Saudi foreign reserves rise $1.8bn in June to $506bn

Jadwa Investment forecasts Saudi foreign reserves to increase to $536bn by the end of 2018
Saudi foreign reserves rise $1.8bn in June to $506bn
By Sam Bridge
Thu 02 Aug 2018 02:05 PM

Saudi Arabia's foreign exchange reserves rose by $1.8 billion during June to stand at $506 billion, according to a new research note from Jadwa Investment.

It said FX reserves, held by the country's central bank, have risen by $10 billion during the year so far, and Jadwa said it expects them to continue rising to reach $536 billion by the end of the year.

Fahad Alturki, chief economist and head of research, Jadwa Investment, said June data showed mixed economic activity in Saudi Arabia.

While point of sale retail transactions were up 6.8 percent year-on-year, ATM transactions were down 4.4 percent, reflecting slower activity due to Eid al-Fitr holidays.
   
He added that prices in the Gulf kingdom rose by 2.1 percent year-on-year in June, and inched slightly by 0.1 percent month-on-month. Housing and utilities fell by 1.4 percent, year-on-year, affected by the lower prices in rentals for housing.
   
Regarding the Saudi Stock Exchange, the main index was flat month-on-month in July, meaning year-to-July gains stand at around 16 percent.
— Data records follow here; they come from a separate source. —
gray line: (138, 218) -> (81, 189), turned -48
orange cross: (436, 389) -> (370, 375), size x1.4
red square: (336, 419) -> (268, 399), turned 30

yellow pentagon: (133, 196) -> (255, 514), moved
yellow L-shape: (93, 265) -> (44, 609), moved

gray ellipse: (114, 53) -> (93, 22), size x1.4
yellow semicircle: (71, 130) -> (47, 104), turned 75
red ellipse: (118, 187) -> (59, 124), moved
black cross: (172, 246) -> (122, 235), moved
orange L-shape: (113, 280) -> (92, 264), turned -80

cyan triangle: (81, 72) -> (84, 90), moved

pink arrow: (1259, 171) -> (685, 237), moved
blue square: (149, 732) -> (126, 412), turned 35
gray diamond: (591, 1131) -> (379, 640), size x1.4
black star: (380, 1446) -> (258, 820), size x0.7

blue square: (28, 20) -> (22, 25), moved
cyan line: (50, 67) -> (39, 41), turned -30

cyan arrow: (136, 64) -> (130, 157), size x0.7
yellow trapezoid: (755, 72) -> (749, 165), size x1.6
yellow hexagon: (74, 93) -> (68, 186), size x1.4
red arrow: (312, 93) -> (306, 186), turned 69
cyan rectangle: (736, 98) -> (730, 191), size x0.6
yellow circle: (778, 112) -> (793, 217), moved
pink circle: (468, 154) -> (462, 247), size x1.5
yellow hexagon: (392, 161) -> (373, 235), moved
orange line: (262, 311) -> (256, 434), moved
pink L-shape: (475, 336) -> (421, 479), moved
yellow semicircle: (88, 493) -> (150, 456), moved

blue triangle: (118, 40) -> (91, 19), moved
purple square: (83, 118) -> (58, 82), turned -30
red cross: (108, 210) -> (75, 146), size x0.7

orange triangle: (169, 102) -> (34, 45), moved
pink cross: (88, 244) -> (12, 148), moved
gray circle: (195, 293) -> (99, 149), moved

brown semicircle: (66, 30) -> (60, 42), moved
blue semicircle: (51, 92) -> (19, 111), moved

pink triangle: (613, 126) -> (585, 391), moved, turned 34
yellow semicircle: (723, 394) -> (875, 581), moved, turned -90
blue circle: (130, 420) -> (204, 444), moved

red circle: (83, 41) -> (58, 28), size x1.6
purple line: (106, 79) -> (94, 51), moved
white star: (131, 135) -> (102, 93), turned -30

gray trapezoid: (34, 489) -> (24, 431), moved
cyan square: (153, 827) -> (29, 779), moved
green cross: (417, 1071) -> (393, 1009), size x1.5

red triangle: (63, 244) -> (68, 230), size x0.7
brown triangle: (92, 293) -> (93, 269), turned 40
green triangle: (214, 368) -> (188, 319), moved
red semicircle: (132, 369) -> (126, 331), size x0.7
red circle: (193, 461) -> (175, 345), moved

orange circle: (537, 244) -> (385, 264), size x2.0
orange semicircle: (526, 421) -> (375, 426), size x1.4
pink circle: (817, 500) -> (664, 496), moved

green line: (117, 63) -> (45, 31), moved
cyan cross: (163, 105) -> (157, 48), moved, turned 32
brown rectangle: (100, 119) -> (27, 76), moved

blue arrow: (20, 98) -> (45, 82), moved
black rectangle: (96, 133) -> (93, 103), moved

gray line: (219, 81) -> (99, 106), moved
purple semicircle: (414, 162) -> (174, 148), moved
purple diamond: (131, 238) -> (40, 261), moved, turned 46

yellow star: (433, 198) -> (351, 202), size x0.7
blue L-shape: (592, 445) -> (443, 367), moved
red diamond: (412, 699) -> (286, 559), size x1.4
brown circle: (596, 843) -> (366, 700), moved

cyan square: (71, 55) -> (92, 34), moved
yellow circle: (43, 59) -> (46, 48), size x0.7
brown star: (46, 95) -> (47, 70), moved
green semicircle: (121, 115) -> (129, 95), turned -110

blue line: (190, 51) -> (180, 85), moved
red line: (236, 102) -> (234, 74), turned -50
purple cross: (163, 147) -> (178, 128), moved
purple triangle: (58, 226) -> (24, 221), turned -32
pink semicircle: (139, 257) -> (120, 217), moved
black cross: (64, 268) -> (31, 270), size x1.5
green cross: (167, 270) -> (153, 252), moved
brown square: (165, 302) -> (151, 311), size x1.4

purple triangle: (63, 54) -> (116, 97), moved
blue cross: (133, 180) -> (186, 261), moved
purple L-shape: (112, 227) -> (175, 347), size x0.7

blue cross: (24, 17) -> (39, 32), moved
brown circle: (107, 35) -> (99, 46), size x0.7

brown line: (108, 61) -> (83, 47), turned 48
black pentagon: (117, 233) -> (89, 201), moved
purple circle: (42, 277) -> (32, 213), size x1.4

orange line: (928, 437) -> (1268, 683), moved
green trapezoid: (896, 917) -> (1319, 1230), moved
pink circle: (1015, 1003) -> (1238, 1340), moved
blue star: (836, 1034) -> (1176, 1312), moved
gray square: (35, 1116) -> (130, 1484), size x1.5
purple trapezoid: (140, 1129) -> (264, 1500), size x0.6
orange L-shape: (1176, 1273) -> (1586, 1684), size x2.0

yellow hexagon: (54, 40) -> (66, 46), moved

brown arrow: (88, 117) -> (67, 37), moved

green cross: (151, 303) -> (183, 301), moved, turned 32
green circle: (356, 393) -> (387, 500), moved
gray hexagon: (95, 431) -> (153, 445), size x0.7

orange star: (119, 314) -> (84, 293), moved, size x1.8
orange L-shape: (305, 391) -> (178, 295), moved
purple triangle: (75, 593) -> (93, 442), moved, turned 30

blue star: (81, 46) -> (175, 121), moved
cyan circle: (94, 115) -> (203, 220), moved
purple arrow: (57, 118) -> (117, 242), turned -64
Looking ahead, following MSCI’s announcement last month to grant Saudi Arabia emerging market status, Jadwa said it expects active investors entering the market prior to actual inclusion in May 2019 to drive performance even higher.

Last week, the International Monetary Fund (IMF) said in a report that real GDP growth in Saudi Arabia is expected to increase to 1.9 percent in 2018, with non-oil growth strengthening to 2.3 percent.

The report said growth is expected to pick up further over the medium-term as economic reforms - part of the Saudi Vision 2030 strategy - take hold and oil output increases.

It added that the employment of Saudi nationals has increased, especially for women, but the unemployment rate among Saudis rose to 12.8 percent in 2017.